◆ Required action
The task calls for every entry to be printed word for word, without the images.
[Material for this exercise — start]
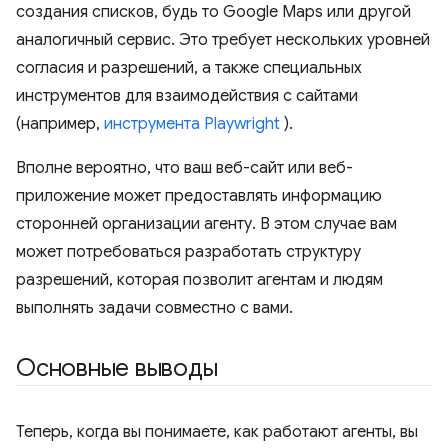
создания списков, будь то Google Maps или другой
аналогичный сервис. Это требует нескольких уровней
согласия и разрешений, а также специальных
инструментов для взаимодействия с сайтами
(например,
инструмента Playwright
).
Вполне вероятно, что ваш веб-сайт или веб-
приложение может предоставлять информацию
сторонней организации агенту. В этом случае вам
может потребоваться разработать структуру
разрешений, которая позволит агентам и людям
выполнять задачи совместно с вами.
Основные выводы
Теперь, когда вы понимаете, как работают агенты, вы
[Material for this exercise — finish]
◆ Response area
создания списков, будь то Google Maps или другой
аналогичный сервис. Это требует нескольких уровней
согласия и разрешений, а также специальных
инструментов для взаимодействия с сайтами
(например,
инструмента Playwright
).
Вполне вероятно, что ваш веб-сайт или веб-
приложение может предоставлять информацию
сторонней организации агенту. В этом случае вам
может потребоваться разработать структуру
разрешений, которая позволит агентам и людям
выполнять задачи совместно с вами.
Основные выводы
Теперь, когда вы понимаете, как работают агенты, вы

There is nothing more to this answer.